Requirement → Among the entries, which lines carry the string "Ernährung"? Copy every one.

──────── Extracted entries

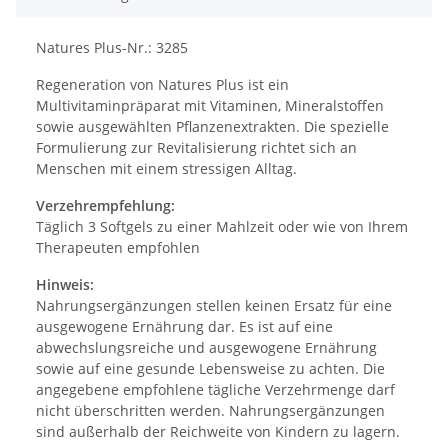
Natures Plus-Nr.: 3285
Regeneration von Natures Plus ist ein
Multivitaminpräparat mit Vitaminen, Mineralstoffen
sowie ausgewählten Pflanzenextrakten. Die spezielle
Formulierung zur Revitalisierung richtet sich an
Menschen mit einem stressigen Alltag.
Verzehrempfehlung:
Täglich 3 Softgels zu einer Mahlzeit oder wie von Ihrem
Therapeuten empfohlen
Hinweis:
Nahrungsergänzungen stellen keinen Ersatz für eine
ausgewogene Ernährung dar. Es ist auf eine
abwechslungsreiche und ausgewogene Ernährung
sowie auf eine gesunde Lebensweise zu achten. Die
angegebene empfohlene tägliche Verzehrmenge darf
nicht überschritten werden. Nahrungsergänzungen
sind außerhalb der Reichweite von Kindern zu lagern.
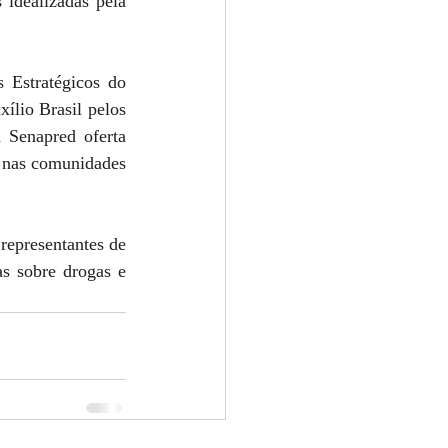
idealizadas pela 
Estratégicos do 
lio Brasil pelos 
 Senapred oferta 
 nas comunidades 
epresentantes de 
s sobre drogas e 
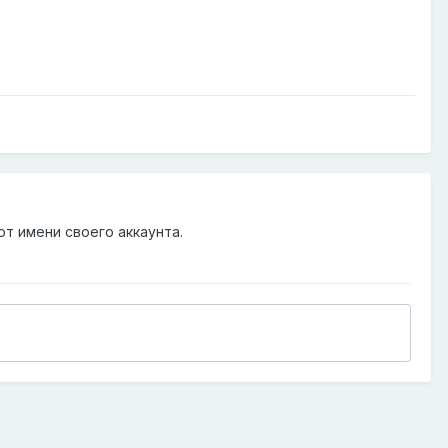
от имени своего аккаунта.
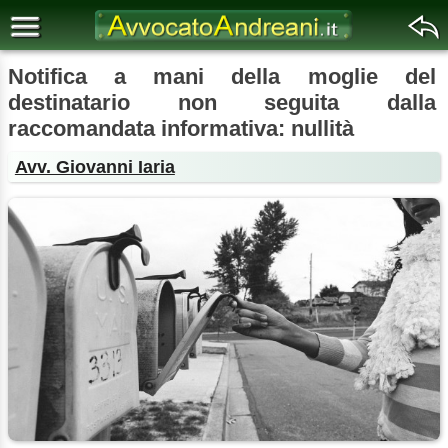
Notifica a mani della moglie del
destinatario non seguita dalla
raccomandata informativa: nullità
Avv. Giovanni Iaria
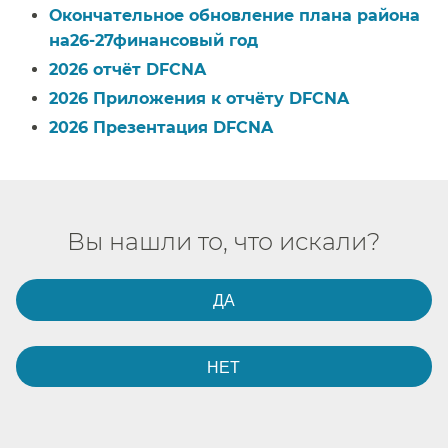
Окончательное обновление плана района
на26-27финансовый год​​
2026 отчёт DFCNA​​
2026 Приложения к отчёту DFCNA​​
2026 Презентация DFCNA​​
Вы нашли то, что искали?​​
ДА​​
НЕТ​​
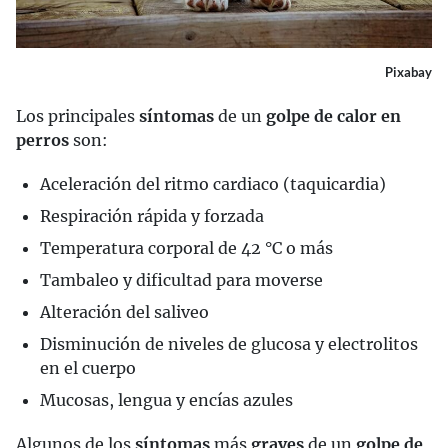
Pixabay
Los principales
síntomas
de un
golpe de calor en
perros
son:
Aceleración del ritmo cardiaco (taquicardia)
Respiración rápida y forzada
Temperatura corporal de 42 °C o más
Tambaleo y dificultad para moverse
Alteración del saliveo
Disminución de niveles de glucosa y electrolitos
en el cuerpo
Mucosas, lengua y encías azules
Algunos de los
síntomas
más
graves
de un
golpe de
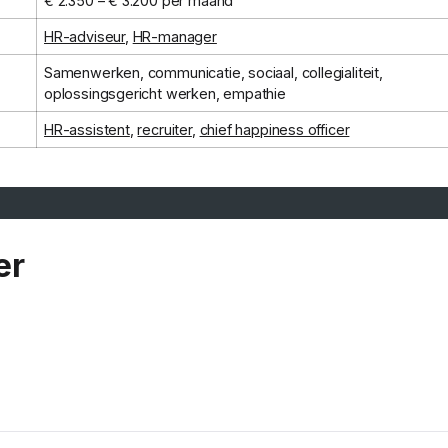
€ 2.350 – € 3.200 per maand
HR-adviseur
,
HR-manager
Samenwerken, communicatie, sociaal, collegialiteit,
oplossingsgericht werken, empathie
HR-assistent
,
recruiter
,
chief happiness officer
er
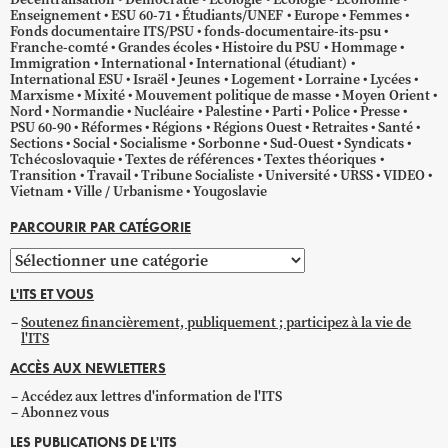
Enseignement
ESU 60-71
Étudiants/UNEF
Europe
Femmes
Fonds documentaire ITS/PSU
fonds-documentaire-its-psu
Franche-comté
Grandes écoles
Histoire du PSU
Hommage
Immigration
International
International (étudiant)
International ESU
Israël
Jeunes
Logement
Lorraine
Lycées
Marxisme
Mixité
Mouvement politique de masse
Moyen Orient
Nord
Normandie
Nucléaire
Palestine
Parti
Police
Presse
PSU 60-90
Réformes
Régions
Régions Ouest
Retraites
Santé
Sections
Social
Socialisme
Sorbonne
Sud-Ouest
Syndicats
Tchécoslovaquie
Textes de références
Textes théoriques
Transition
Travail
Tribune Socialiste
Université
URSS
VIDEO
Vietnam
Ville / Urbanisme
Yougoslavie
PARCOURIR PAR CATÉGORIE
Parcourir
par
L'ITS ET VOUS
catégorie
Soutenez financièrement, publiquement ; participez à la vie de
l'ITS
ACCÈS AUX NEWLETTERS
Accédez aux lettres d'information de l'ITS
Abonnez vous
LES PUBLICATIONS DE L'ITS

────────────────

Solution to this exercise →
ausgewogene Ernährung dar. Es ist auf eine
abwechslungsreiche und ausgewogene Ernährung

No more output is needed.